Task item —
The expected output is the complete data, reproduced exactly.

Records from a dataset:
>>
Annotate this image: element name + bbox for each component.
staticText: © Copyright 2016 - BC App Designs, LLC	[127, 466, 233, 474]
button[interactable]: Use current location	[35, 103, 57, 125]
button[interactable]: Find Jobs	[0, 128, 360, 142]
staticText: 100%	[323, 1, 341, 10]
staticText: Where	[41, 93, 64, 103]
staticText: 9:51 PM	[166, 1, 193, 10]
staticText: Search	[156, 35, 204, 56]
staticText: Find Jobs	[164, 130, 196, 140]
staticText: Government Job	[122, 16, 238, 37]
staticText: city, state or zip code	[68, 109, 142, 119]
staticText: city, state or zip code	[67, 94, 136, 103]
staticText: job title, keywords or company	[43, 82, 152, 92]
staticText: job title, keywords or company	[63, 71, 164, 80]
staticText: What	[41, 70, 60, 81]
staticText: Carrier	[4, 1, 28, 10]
<<
Finished task —
Annotate this image: element name + bbox for each component.
staticText: © Copyright 2016 - BC App Designs, LLC	[127, 466, 233, 474]
button[interactable]: Use current location	[35, 103, 57, 125]
button[interactable]: Find Jobs	[0, 128, 360, 142]
staticText: 100%	[323, 1, 341, 10]
staticText: Where	[41, 93, 64, 103]
staticText: 9:51 PM	[166, 1, 193, 10]
staticText: Search	[156, 35, 204, 56]
staticText: Find Jobs	[164, 130, 196, 140]
staticText: Government Job	[122, 16, 238, 37]
staticText: city, state or zip code	[68, 109, 142, 119]
staticText: city, state or zip code	[67, 94, 136, 103]
staticText: job title, keywords or company	[43, 82, 152, 92]
staticText: job title, keywords or company	[63, 71, 164, 80]
staticText: What	[41, 70, 60, 81]
staticText: Carrier	[4, 1, 28, 10]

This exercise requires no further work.